Part B Insider (Multispecialty) Coding Alert

HOSPICE:

6 Steps Help You Prep for A Hospice RAC Attack

Get specific with your patients' diagnoses.

Region D Recovery Audit Contractor HealthDataInsights recently received CMS approval for two audit issues related to hospice -- "DME While in Hospice" and "Hospice Related Services -- B."

The reviews will look for equipment and services that should have been bundled into a patient's hospice payment but received separate payment from Medicare. This could cause durable medical equipment suppliers, hospitals, nursing homes,physicians, and others to come knocking on hospice doors for payment for claims dating as far back as Oct. 1, 2007.

Here are steps you can take now to head off RAC audit-related problems down the road:

Strengthen documentation. "Has the hospice adequately and accurately determined and documented what services provided to the patient were and were not related to the terminal illness?" asks consultant HeatherWilson with Weatherbee Resources in Hyannis, Mass. Make sure your documentation makes this clear to avoid being on the hook for gray-area services.

Hospices must "proactively set up good clinical systems to consistently determine what is truly unrelated to the terminal illness," counsels attorney Mary Michal with Reinhart Boerner VanDeuren in Madison, Wis. Then make sure the decisions are well documented.

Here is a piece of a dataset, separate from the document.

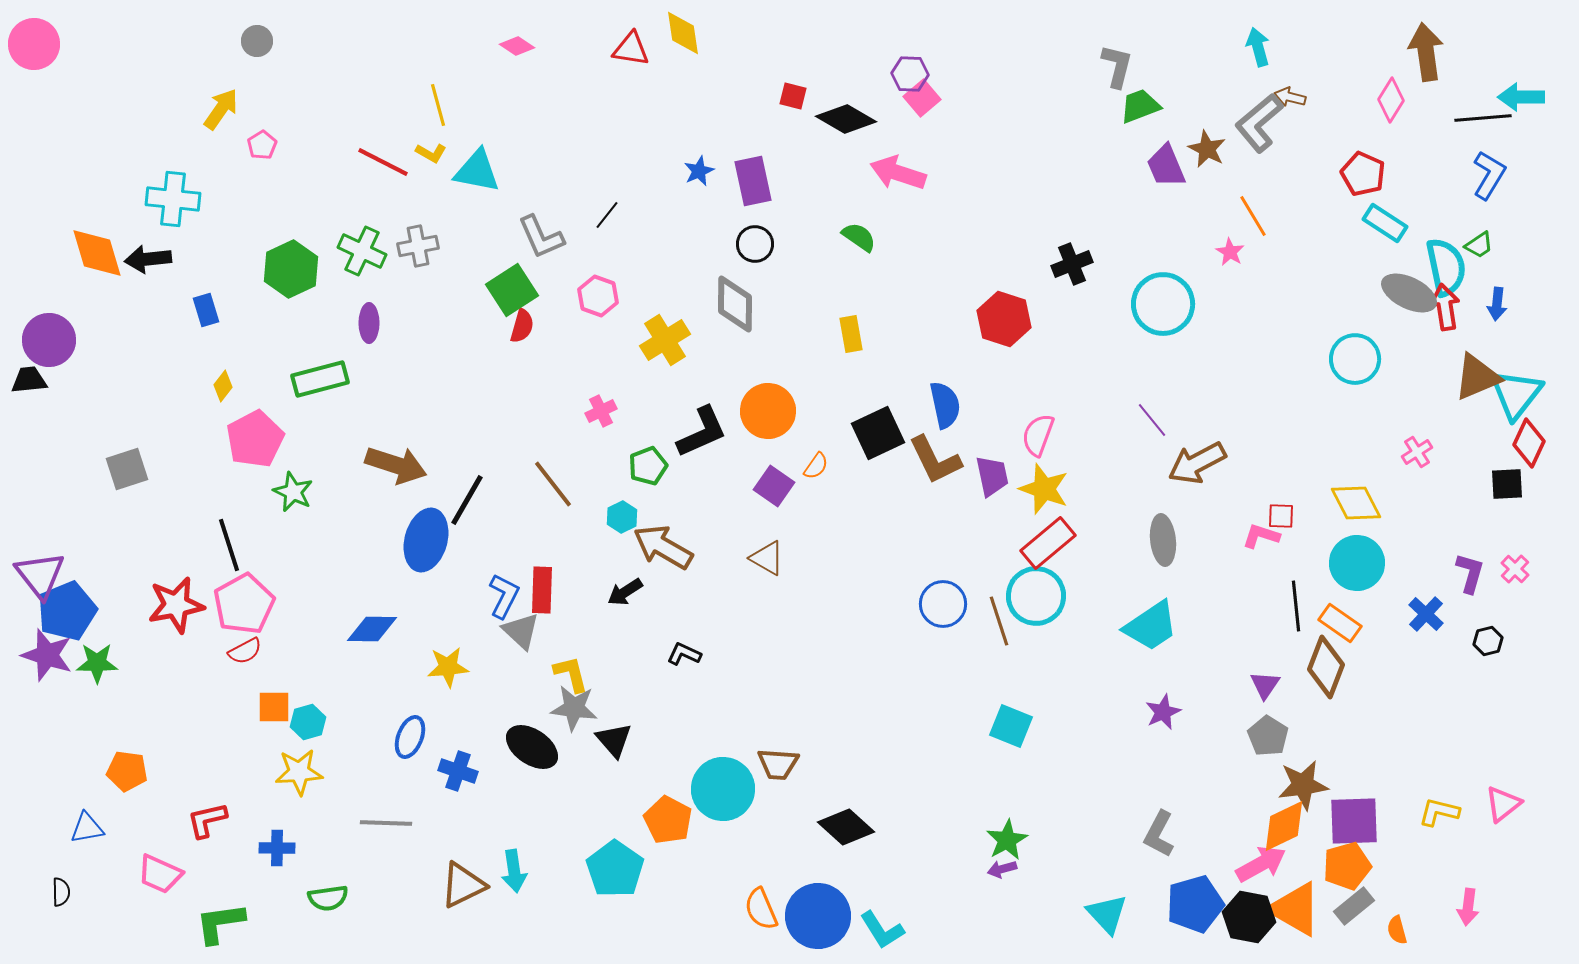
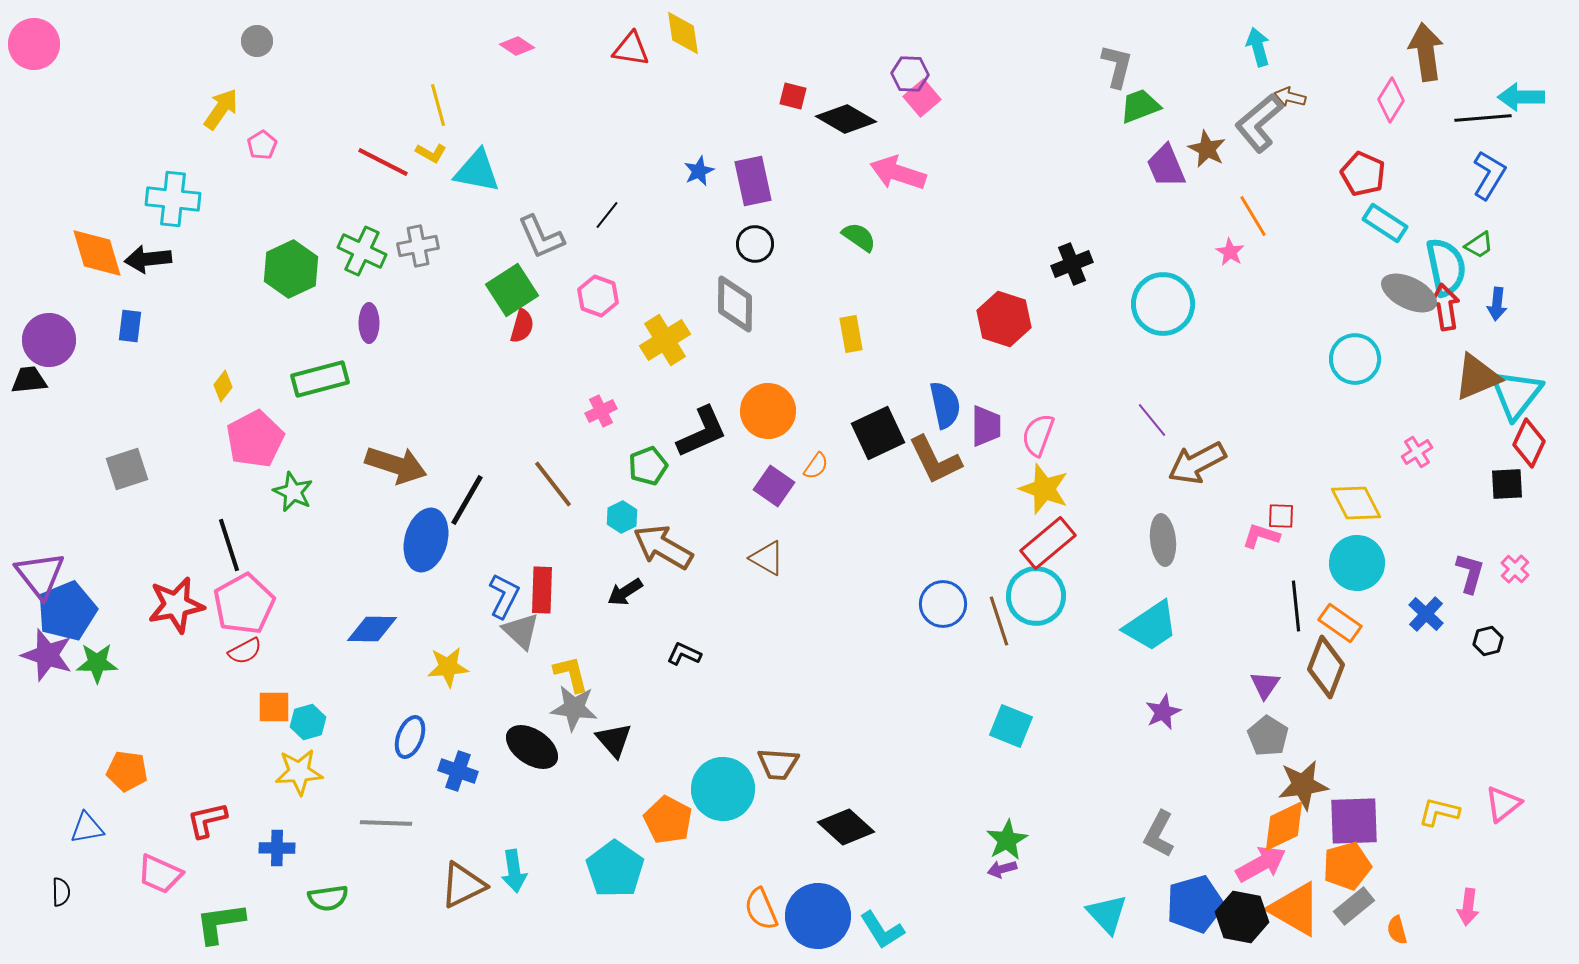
blue rectangle at (206, 310): moved 76 px left, 16 px down; rotated 24 degrees clockwise
purple trapezoid at (992, 476): moved 6 px left, 50 px up; rotated 12 degrees clockwise
black hexagon at (1249, 917): moved 7 px left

Encourage good  documentation in your partners. In the nursing home patient medication scenario,a representative from your hospice and the home should go through the patients' meds and decide which ones are unrelated, says attorney Connie Raffa with Arent Fox in New York City. That should be "clearly delineated in the nursing home record," she adds.

Get specific with diagnoses. A vague diagnosis for your patient can make everything seem related. "If the patient has a diagnosis of failure to thrive or debility unspecified, it is quite difficult, in my opinion, to take the position that there is much covered care that is unrelated," Michal tells Eli.

Don't boost outside billing. "Hospices must be vigilant in avoiding any encouragement of their vendors to bill outside of the Medicare hospice benefit, unless it is clinically substantiated that the bill is for services, equipment, or supplies that are unrelated to the patient's terminal illness," Michal advises.

Review vendor contracts. Hospices should ensure all their vendor contracts are up to date and accurate, says consultant Robin Seidman with Simione Consultants in Westborough, Mass.